A: Michael Osanloo expressed that they are thrilled with the performance of their first Houston restaurant in Richmond, which is exceeding expectations. They plan to open two more locations in the next 1.5 months to distribute customer traffic and foster organic growth across the market. They have refined their field marketing tactics, focusing on community engagement. Additionally, they are testing a slightly rationalized menu in Houston to reduce kitchen complexity, and it is performing well so far. -
Impact of Kiosks on Comps
Q: Despite the kiosk rollout, why isn't there significant improvement in fourth quarter comps?
A: Michelle Hook acknowledged that while the kiosks are improving mix, they are still experiencing impacts from macroeconomic factors and discounting on traffic. With uncertainties in November and December, including reliance on catering and comparison to last year's favorable weather and advertising campaign, they are cautious and not expecting significant improvement in Q4 comps, guiding towards negative 1% for the year. -
Loyalty Program Plans
Q: Can you update us on plans for a loyalty program?

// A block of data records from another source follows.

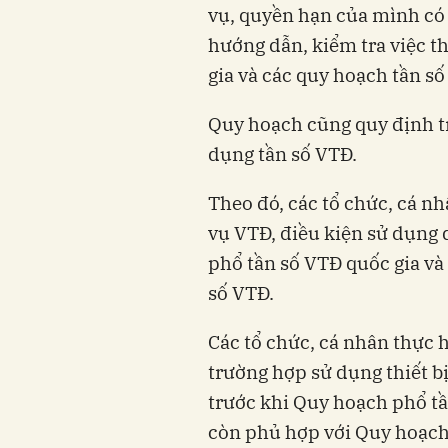
vụ, quyền hạn của mình có
hướng dẫn, kiểm tra việc 
gia và các quy hoạch tần s
Quy hoạch cũng quy định t
dụng tần số VTĐ.
Theo đó, các tổ chức, cá n
vụ VTĐ, điều kiện sử dụng 
phổ tần số VTĐ quốc gia và
số VTĐ.
Các tổ chức, cá nhân thực 
trường hợp sử dụng thiết b
trước khi Quy hoạch phổ tầ
còn phủ hợp với Quy hoạch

A: Michael Osanloo stated that they are making good progress on developing a loyalty program and look forward to making an announcement early next year. They prefer to announce it when it's ready to roll out rather than pre-announcing. -
Stance on Discounting and Value Menus
Q: Do you consider introducing a value menu or price point marketing to appeal to lower-end consumers?
A: Michael Osanloo emphasized that introducing a value menu or engaging in discounting would be contrary to Portillo's brand. They are not reliant on the true value consumer and prefer to focus on offering everyday great value through high-quality food and abundant portions. Their strategy is to maintain brand integrity and avoid short-term tactics that could harm the brand in the long run.